Abstract
Transcutaneous electrical nerve stimulation (TENS) is a nonpharmacological treatment for control of pain. It has come under much scrutiny lately with the Center for Medicare Services rendering a recent decision stating that “TENS is not reasonable and necessary for the treatment of CLBP [chronic low back pain].” When reading and analyzing the existing literature for which systematic reviews show that TENS is inconclusive or ineffective, it is clear that a number of variables related to TENS application have not been considered. Although many of the trials were designed with the highest of standards, recent evidence suggests that factors related to TENS application need to be considered in an assessment of efficacy. These factors include dosing of TENS, negative interactions with long-term opioid use, the population and outcome assessed, timing of outcome measurement, and comparison groups. The purpose of this perspective is to highlight and interpret recent evidence to help improve the design of clinical trials and the efficacy of TENS in the clinical setting.
Transcutaneous electrical nerve stimulation (TENS) is an electrotherapeutic procedure used for pain control that has been examined in the medical literature since its introduction by Wall and Sweet in 1967.1 It has come under much scrutiny lately with the Center for Medicare Services rendering a recent decision stating that “TENS is not reasonable and necessary for the treatment of CLBP [chronic low back pain].”2 Several systematic reviews similarly show TENS is ineffective or inconclusive for a variety of painful conditions.3–9 In light of these recent reports, we believe it is critical to take a closer look at TENS effectiveness in clinical trials.
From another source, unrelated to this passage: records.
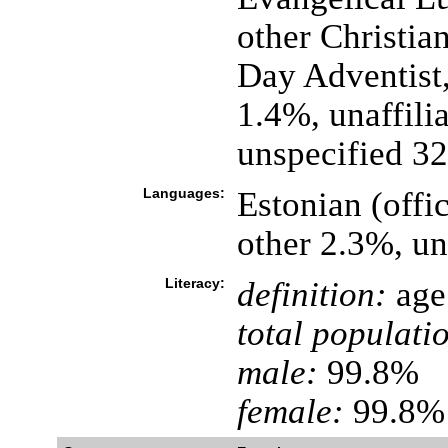
other Christia
Day Adventist,
1.4%, unaffili
unspecified 3
Languages:
Estonian (offi
other 2.3%, u
Literacy:
definition:
age 
total populati
male:
99.8%
female:
99.8%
We suggest that several factors, not commonly taken into account when designing clinical trials for TENS, could contribute to the confusion in the literature on TENS effectiveness. These factors include: (1) those that affect TENS efficacy—dosing (intensity) of TENS, negative interactions with long-term opioid use, tolerance, and the population assessed; (2) appropriate outcome measurement—timing of assessment and type of outcome; and (3) appropriate comparison groups. These factors need to be considered in the design of randomized controlled clinical trials and systematic reviews to effectively evaluate TENS. This perspective article will elaborate on the above factors, giving examples from the primary literature on TENS to make recommendations for future clinical trials and systematic reviews.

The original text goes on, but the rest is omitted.